Renal and urinary disorders: uncommon – hematuria; very rare, frequency not known* – glomerulonephritis, increased blood creatinine levels.

General disorders and administration site conditions: common – injection site bleeding; very rare, frequency not known* – pyrexia.

Investigations: uncommon – prolonged bleeding time, decreased neutrophil and platelet counts.

* Information on clopidogrel with frequency "frequency not known".

Reporting suspected adverse reactions.

Reporting suspected adverse reactions after drug authorization is important. It allows continued monitoring of the benefit-risk balance of the medicinal product. Healthcare professionals and patients, or their legal representatives, are encouraged to report all suspected adverse reactions and lack of efficacy via the automated pharmacovigilance information system at: https://aisf.dec.gov.ua.

Shelf life. 2 years.

Storage conditions. Store in a dry, light-protected place, out of reach of children, at a temperature not exceeding 30 °C.

Packaging. 10 tablets per blister; 1, 3, or 10 blisters per carton.

Prescription status.
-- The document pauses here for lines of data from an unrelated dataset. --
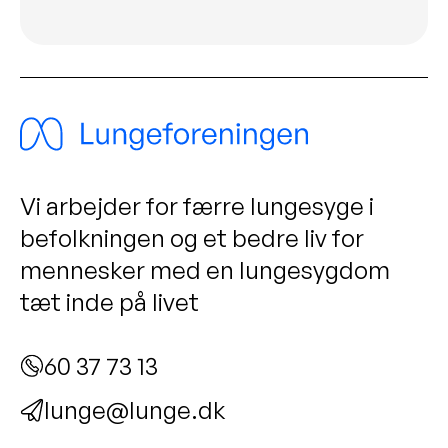
Vi arbejder for færre lungesyge i
befolkningen og et bedre liv for
mennesker med en lungesygdom
tæt inde på livet
60 37 73 13
lunge@lunge.dk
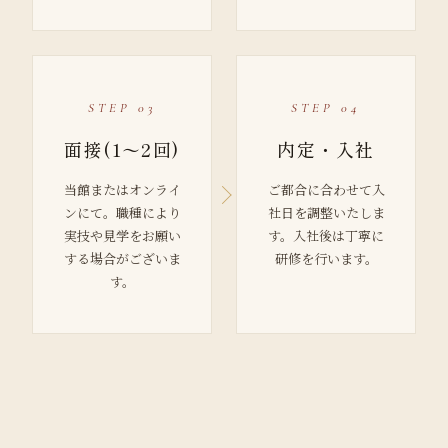
STEP 03
STEP 04
面接(1〜2回)
内定・入社
当館またはオンライ
ご都合に合わせて入
ンにて。職種により
社日を調整いたしま
実技や見学をお願い
す。入社後は丁寧に
する場合がございま
研修を行います。
す。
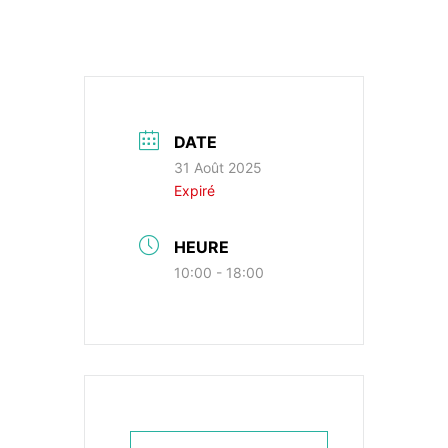
DATE
31 Août 2025
Expiré
HEURE
10:00 - 18:00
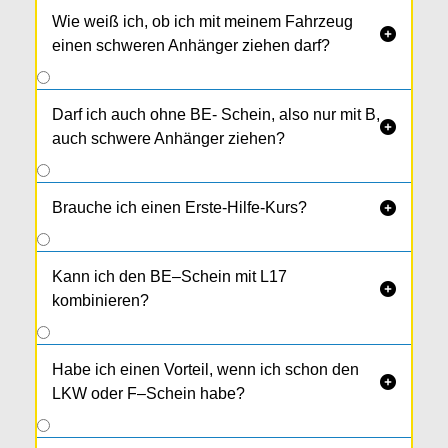
Wie weiß ich, ob ich mit meinem Fahrzeug

einen schweren Anhänger ziehen darf?
Darf ich auch ohne BE- Schein, also nur mit B,

auch schwere Anhänger ziehen?
Brauche ich einen Erste-Hilfe-Kurs?

Kann ich den BE–Schein mit L17

kombinieren?
Habe ich einen Vorteil, wenn ich schon den

LKW oder F–Schein habe?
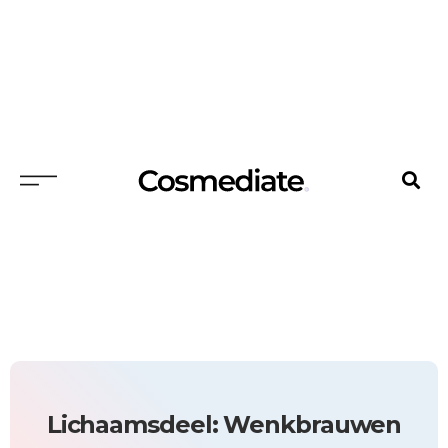
Lichaamsdeel: Wenkbrauwen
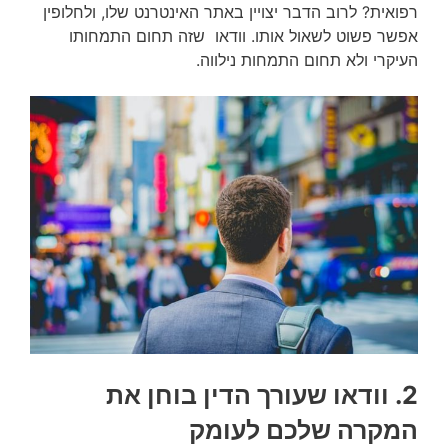
רפואית? לרוב הדבר יצויין באתר האינטרנט שלו, ולחלופין
אפשר פשוט לשאול אותו. וודאו שזה תחום התמחותו
העיקרי ולא תחום התמחות נילווה.
2. וודאו שעורך הדין בוחן את
המקרה שלכם לעומק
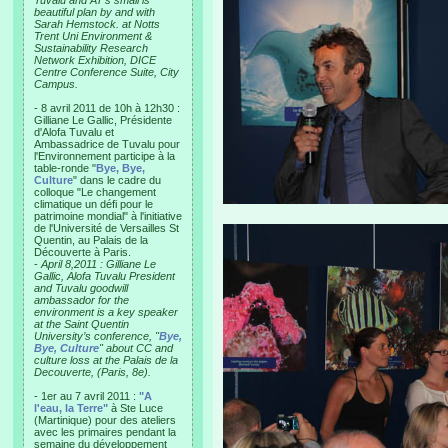
Tuvalu and AT’s small is
beautiful plan by and with
Sarah Hemstock. at Notts
Trent Uni Environment &
Sustainability Research
Network Exhibition, DICE
Centre Conference Suite, City
Campus.
- 8 avril 2011 de 10h à 12h30 :
Gilliane Le Gallic, Présidente
d'Alofa Tuvalu et
Ambassadrice de Tuvalu pour
l'Environnement participe à la
table-ronde "
Bye, Bye,
Culture
" dans le cadre du
colloque "Le changement
climatique un défi pour le
patrimoine mondial" à l'initiative
de l'Université de Versailles St
Quentin, au Palais de la
Découverte à Paris.
-
April 8,2011 : Gilliane Le
Gallic, Alofa Tuvalu President
and Tuvalu goodwill
ambassador for the
environment is a key speaker
at the Saint Quentin
University’s conference, "
Bye,
Bye, Culture
" about CC and
culture loss at the Palais de la
Decouverte, (Paris, 8e).
- 1er au 7 avril 2011 :
"A
l'eau, la Terre"
à Ste Luce
(Martinique) pour des ateliers
avec les primaires pendant la
semaine du développement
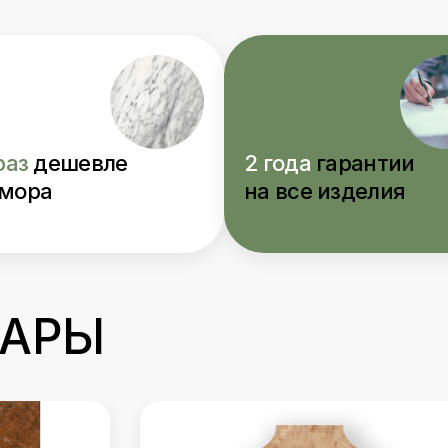
раз
дешевле
2 года
гарантии
мора
на все изделия
ВАРЫ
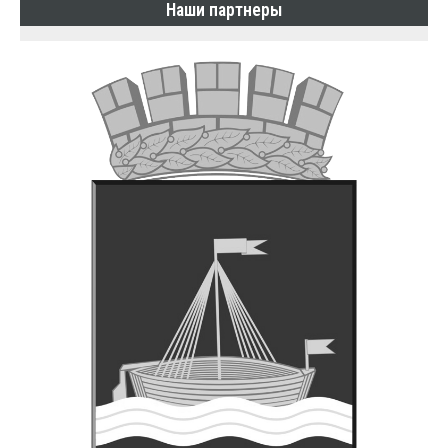
Наши партнеры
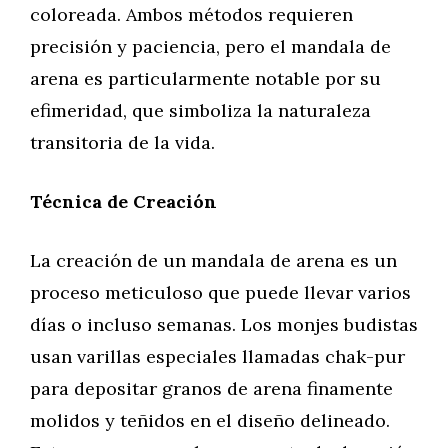
coloreada. Ambos métodos requieren
precisión y paciencia, pero el mandala de
arena es particularmente notable por su
efimeridad, que simboliza la naturaleza
transitoria de la vida.
Técnica de Creación
La creación de un mandala de arena es un
proceso meticuloso que puede llevar varios
días o incluso semanas. Los monjes budistas
usan varillas especiales llamadas chak-pur
para depositar granos de arena finamente
molidos y teñidos en el diseño delineado.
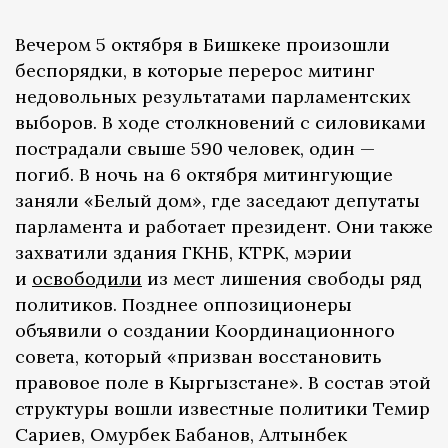
Вечером 5 октября в Бишкеке произошли
беспорядки, в которые перерос митинг
недовольных результатами парламентских
выборов. В ходе столкновений с силовиками
пострадали свыше 590 человек, один —
погиб. В ночь на 6 октября митингующие
заняли «Белый дом», где заседают депутаты
парламента и работает президент. Они также
захватили здания ГКНБ, КТРК, мэрии
и
освободили
из мест лишения свободы ряд
политиков. Позднее оппозиционеры
объявили о создании Координационного
совета, который «призван восстановить
правовое поле в Кыргызстане». В состав этой
структуры вошли известные политики Темир
Сариев, Омурбек Бабанов, Алтынбек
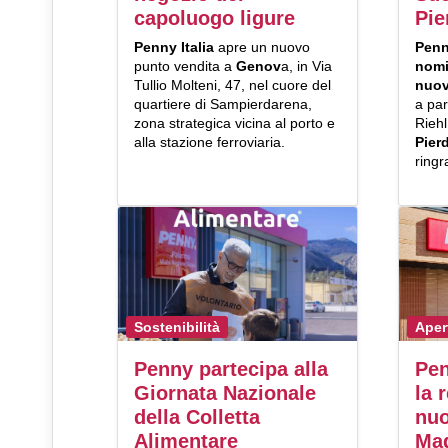
capoluogo ligure
Pi
Penny Italia
apre un nuovo
Penn
punto vendita a
Genov
a, in Via
nomi
Tullio Molteni, 47, nel cuore del
nuo
quartiere di Sampierdarena,
a par
zona strategica vicina al porto e
Rieh
alla stazione ferroviaria.
Pier
ringr
Sostenibilità
Aper
Penny partecipa alla
Pen
Giornata Nazionale
la 
della Colletta
nuo
Alimentare
Ma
Prescription only.

Manufacturer.

Arthura Pharmaceuticals Pvt. Ltd.

Manufacturer's address and location of operations.

1505 Portia Road, Sri City SEZ, Sedyavedu Mandal, Chittoor District – 517 588, Andhra Pradesh, India.

Marketing Authorization Holder. Ananta Medikare Ltd.

Address of the Marketing Authorization Holder.

Suite 1, 2 Station Court, Imperial Wharf, Townmead Road, Fulham, London, United Kingdom.